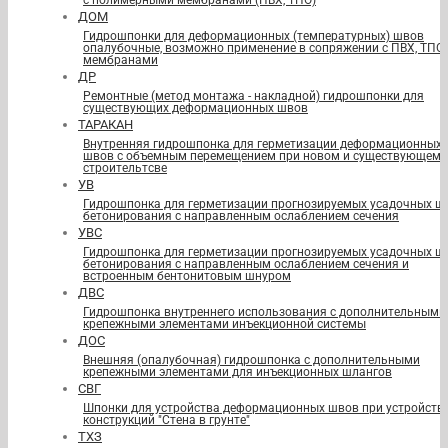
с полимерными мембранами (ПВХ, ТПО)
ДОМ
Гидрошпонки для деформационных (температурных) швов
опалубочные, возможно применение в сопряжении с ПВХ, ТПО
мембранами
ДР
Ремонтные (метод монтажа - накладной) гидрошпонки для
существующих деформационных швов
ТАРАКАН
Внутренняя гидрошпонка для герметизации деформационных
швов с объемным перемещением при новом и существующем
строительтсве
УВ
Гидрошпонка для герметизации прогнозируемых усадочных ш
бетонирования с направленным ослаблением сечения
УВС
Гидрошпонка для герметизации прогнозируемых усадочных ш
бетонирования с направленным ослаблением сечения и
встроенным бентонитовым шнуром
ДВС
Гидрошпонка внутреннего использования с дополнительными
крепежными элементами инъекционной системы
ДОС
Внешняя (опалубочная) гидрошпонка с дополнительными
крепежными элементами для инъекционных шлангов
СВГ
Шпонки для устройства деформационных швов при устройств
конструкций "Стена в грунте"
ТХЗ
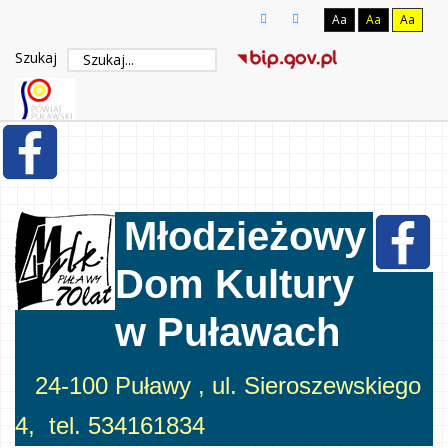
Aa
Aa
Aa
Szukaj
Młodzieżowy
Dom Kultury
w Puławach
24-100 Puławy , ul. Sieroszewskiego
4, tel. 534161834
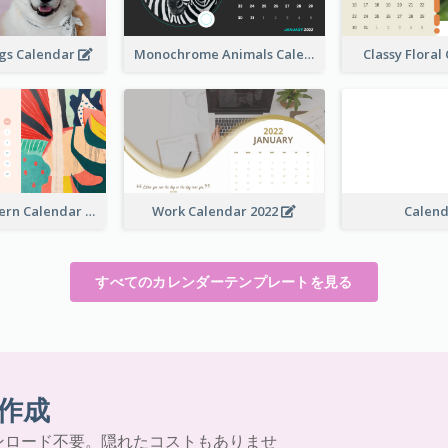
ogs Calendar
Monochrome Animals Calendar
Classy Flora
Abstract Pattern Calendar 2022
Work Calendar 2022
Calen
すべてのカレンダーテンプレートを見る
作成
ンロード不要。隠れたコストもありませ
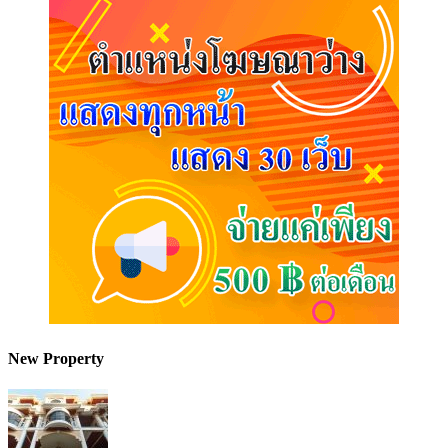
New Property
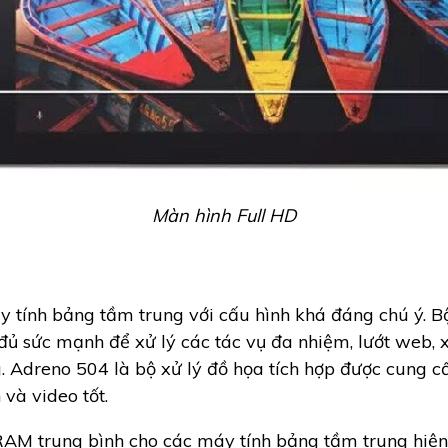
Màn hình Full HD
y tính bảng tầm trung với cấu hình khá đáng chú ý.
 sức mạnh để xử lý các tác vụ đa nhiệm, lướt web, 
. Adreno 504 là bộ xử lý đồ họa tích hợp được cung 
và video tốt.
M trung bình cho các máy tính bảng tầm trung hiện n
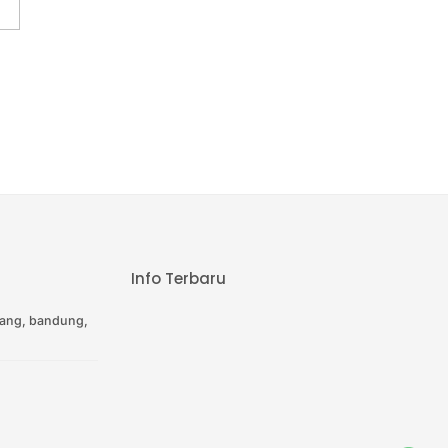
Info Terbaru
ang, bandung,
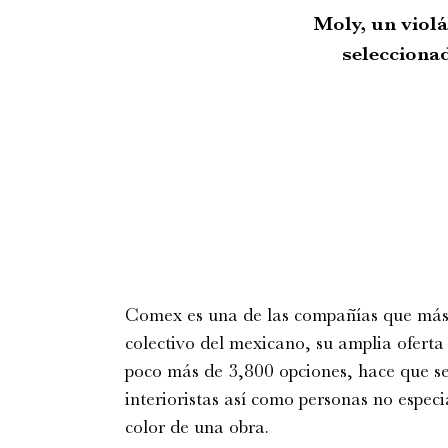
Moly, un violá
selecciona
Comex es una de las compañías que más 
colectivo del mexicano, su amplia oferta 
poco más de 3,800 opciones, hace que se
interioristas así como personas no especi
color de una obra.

_Problem description_: Every line in the data that holds the string "trung" should be returned.

_Response to the exercise_:
y tính bảng tầm trung với cấu hình khá đáng chú ý.
M trung bình cho các máy tính bảng tầm trung hiện n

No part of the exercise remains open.